The Blend tool has been renamed the Gradient tool and its default shortcut changed to G. But this pales in comparison to what the tool can actually do now, which is a lot. The new tool pretty much makes the old Gradient Editor dialogue box obsolete. Now, you can create and delete colour stops, select and shift them, assign colours to colour stops, change blending and colouring for segments between colour stops, and create new colour stops from midpoints right on the canvas.

All gradients available by default are also editable now, which means that when you try to change an existing gradient from a system folder, the GIMP will create a copy of it, call it a custom gradient and preserve it across sessions—unless, of course, you edit another ‘system’ gradient, in which case it will become the new custom gradient.

The Foreground Select tool can finally make sub-pixel selections in complex cases such as strands of hair on a textured background. Two new masking methods are now available for that.
Both the Select by Colour and Fuzzy Select tools now feature a Draw mask option to display future selection areas with a magenta fill. The latter tool also has a Diagonal neighbours option to select diagonally neighbouring pixels.

For the Free Select tool, closing a polygonal/free selection now does not confirm the selection automatically. Instead, one can still tweak positions of nodes (where applicable), then press Enter, and double-click inside the selection or switch to another tool to confirm the selection.
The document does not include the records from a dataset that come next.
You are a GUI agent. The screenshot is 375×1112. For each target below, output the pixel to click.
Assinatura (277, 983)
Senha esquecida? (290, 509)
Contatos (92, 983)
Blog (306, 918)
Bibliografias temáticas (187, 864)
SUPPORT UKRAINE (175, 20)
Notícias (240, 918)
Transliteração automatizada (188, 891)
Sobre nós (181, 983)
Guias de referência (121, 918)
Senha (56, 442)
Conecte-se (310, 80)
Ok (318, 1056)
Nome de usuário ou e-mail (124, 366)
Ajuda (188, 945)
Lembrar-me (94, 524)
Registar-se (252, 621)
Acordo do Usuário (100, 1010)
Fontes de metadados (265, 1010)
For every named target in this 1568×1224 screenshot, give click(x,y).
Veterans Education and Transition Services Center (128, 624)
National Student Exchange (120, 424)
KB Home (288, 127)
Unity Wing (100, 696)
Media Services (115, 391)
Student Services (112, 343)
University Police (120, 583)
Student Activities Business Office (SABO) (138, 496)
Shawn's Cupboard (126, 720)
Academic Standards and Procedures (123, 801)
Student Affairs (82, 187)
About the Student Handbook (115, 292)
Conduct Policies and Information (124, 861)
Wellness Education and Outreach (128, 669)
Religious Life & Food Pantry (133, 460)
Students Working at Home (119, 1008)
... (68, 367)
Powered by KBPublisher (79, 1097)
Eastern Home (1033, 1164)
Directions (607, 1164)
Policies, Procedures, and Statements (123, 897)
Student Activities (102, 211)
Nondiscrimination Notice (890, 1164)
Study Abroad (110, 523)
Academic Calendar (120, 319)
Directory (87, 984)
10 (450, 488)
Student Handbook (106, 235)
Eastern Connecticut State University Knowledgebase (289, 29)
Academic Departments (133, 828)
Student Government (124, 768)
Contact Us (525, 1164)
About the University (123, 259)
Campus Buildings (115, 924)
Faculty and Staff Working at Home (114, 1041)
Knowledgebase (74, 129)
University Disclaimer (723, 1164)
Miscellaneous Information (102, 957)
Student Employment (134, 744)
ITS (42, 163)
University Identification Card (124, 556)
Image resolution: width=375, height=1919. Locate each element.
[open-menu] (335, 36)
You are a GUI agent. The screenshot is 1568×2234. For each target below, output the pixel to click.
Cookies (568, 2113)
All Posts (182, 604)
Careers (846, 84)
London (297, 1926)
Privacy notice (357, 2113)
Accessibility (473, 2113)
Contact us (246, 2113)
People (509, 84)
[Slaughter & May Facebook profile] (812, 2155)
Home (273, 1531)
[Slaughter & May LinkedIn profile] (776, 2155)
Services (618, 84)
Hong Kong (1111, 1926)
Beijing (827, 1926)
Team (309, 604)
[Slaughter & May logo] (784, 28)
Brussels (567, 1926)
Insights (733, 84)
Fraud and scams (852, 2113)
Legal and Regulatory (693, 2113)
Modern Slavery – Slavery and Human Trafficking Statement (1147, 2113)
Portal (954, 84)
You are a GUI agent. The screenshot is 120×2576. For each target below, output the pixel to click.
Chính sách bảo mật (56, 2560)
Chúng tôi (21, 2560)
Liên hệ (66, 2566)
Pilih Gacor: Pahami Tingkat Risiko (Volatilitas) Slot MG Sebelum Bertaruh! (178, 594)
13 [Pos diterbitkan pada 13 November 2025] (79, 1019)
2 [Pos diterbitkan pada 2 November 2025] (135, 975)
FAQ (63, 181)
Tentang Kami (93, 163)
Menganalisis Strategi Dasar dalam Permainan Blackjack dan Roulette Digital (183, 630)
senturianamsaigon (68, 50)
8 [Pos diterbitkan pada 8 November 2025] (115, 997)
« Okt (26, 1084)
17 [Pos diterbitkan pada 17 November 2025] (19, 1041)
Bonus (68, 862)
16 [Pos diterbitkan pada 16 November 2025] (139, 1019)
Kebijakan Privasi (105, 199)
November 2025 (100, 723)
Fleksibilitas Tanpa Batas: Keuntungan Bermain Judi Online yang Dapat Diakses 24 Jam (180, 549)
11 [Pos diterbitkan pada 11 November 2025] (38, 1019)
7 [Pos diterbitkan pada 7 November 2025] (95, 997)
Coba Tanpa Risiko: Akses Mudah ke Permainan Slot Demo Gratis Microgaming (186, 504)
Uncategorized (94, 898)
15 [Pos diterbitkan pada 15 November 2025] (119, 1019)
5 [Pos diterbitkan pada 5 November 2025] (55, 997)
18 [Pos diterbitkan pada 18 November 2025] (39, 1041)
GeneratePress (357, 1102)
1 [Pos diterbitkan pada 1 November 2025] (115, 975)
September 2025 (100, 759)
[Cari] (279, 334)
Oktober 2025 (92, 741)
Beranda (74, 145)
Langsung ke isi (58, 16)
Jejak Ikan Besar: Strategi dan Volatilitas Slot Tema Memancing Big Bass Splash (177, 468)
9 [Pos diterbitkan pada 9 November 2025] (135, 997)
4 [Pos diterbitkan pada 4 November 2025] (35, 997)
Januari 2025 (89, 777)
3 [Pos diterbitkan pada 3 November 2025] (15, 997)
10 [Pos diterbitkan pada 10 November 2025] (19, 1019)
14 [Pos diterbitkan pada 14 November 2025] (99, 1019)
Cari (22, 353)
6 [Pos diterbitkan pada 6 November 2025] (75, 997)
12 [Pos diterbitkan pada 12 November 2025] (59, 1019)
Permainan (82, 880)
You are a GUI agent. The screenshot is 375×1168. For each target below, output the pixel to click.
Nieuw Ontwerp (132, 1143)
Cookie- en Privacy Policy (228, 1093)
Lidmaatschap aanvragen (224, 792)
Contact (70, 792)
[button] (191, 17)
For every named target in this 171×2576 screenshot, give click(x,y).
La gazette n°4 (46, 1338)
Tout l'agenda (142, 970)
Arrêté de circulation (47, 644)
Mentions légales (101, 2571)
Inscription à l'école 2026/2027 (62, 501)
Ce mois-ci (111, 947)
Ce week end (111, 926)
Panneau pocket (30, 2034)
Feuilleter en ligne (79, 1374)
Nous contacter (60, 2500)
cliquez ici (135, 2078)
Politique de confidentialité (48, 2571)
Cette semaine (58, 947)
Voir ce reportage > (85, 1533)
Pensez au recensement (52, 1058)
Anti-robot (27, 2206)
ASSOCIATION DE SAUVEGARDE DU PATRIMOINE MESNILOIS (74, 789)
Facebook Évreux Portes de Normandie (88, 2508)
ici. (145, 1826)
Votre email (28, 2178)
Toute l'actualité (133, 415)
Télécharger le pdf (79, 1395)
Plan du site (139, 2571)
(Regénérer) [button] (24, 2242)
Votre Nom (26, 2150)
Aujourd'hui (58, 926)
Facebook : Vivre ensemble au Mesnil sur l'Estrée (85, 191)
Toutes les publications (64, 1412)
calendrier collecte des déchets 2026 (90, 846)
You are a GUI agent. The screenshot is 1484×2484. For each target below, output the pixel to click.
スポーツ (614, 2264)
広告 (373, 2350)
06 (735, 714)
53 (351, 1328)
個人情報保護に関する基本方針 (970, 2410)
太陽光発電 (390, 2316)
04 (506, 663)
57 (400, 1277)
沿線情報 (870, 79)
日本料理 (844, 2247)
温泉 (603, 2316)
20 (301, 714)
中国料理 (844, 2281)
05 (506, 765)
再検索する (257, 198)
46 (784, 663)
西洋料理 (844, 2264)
The Intelligent Scissors tool finally allows you to remove the last added segment with the Backspace key, and the GIMP now checks whether the first and the last segments are distinct before closing the curve.
All colour tools have been refactored to become GEGL based filters. Hence, the Colour sub-menu in the Tools menu has been removed, and these filters are now mostly unavailable in the toolbox.

The Text tool now fully supports advanced input methods for CJK (Chinese, Japanese, Korean) and other non-Western languages. The pre-edit text is now displayed just as expected, depending on your platform and the input method engine. Several input method-related bugs and crashes have also been fixed.

The N-Point Deformation tool introduces the kind of smooth (and as little rigid as possible) warping one would expect physical objects to have.

The Seamless Clone tool is aimed at simplifying the making of layered compositions. Typically, when one pastes one image into another, there are all sorts of mismatches—in colour temperature, brightness, etc. This new experimental tool tries to adapt various properties of a pasted image to its backdrop.

To enable these tools, you need to first enable the Playground page of the Preferences dialogue. This is done by running GIMP with a ‘—show-playground.’ switch (for Windows, one might want to tweak the path to the GIMP in the shortcut properties, accordingly). Then go to Edit -> Preferences -> Playground and enable the respective options so that the tools show up in the toolbox.